I also run a version of the model that accounts for home-field advantage. To do this, I simply add an intercept term to the model above. Doing so, adjusts the logged-odds for the home team winning which can act as a parameter to estimate the home-field advantage.


\(y_i = logit^{-1}(\alpha_{a}-\alpha_{h} + \gamma)\)\(\alpha \sim \mathcal{N}(0,1)\)\(\gamma \sim \mathcal{N}(0,1)\)

Finally, I run an extension of the Bradley-Terry model which is sometimes referred to as the Davidson model which allows for ties and an ordered set of outcomes. That is, rather than simply predicting whether or not a team won or not, now my model is supposed to predict the magnitude of the win. That is, in this final model, \(y_i\) is equal to 1 if the home team won by 5 or more runs, 2 if the home team won by between 2 and 4 runs, 3 if the home team won by 1 run, 4 if the home and away team tied, 5 if the away team won by 1 run, 6 if the away team won by between 2 and 4 runs, and 7 if the away team won by 5 or more runs. One issue with this model, is that ties are not common at all due to the allowance for extra innings. This gives my ordered logistic regression some problems due to how rare those events are relative to the other possible outcomes.


\(y_i = ordered\_logit^{-1}(\alpha_{a}-\alpha_{h} + \gamma)\)\(\alpha \sim \mathcal{N}(0,1)\)\(\gamma \sim \mathcal{N}(0,1)\)


I pulled the boxscores for the 2019, 2020, 2021, 2022, 2023, and 2024 regular seasons from the MLB API. With these data, I fit these three models using cmdstanpy. I fit these models and retain the last 2000 simulations (or draws) of the estimated rankings. The full repository containing all of this can be found on my GitHub.

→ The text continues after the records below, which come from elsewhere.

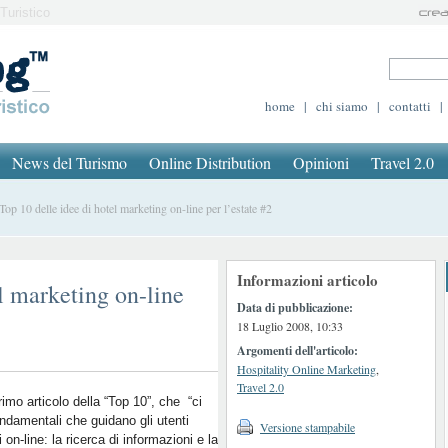
Turistico
home
|
chi siamo
|
contatti
|
News del Turismo
Online Distribution
Opinioni
Travel 2.0
p 10 delle idee di hotel marketing on-line per l’estate #2
Informazioni articolo
l marketing on-line
Data di pubblicazione:
18 Luglio 2008, 10:33
Argomenti dell'articolo:
Hospitality Online Marketing
,
Travel 2.0
imo articolo della “Top 10”, che “ci
ndamentali che guidano gli utenti
Versione stampabile
i on-line: la ricerca di informazioni e la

The results of these models are in the plots below. The dot represents the median ranking for each team that the model has estimated. The bars reflect the range of the model's uncertainty about the ranking of the team. This range reflects that the team's rank is expected to fall within this range 95% of the time.





There are a few tweaks I could make to these models:


- Play around with the priors for the parameters a bit more. Though from testing, I don't think they will make too much of a difference here.

- I could do things like a hierarchical model where I model player ability and sum the ability of the players for each team. One issue with this approach is that the players for each team tends to remain relatively stable over time. While pitching may change, the rotation of pitchers tends to remain somewhat stable. So, it may be something to try, but my a priori expectation is that it won't help the model much.

- There may be more that I am not thinking of, but Spring Training is underway and I am just too excited to sit on this project too much longer!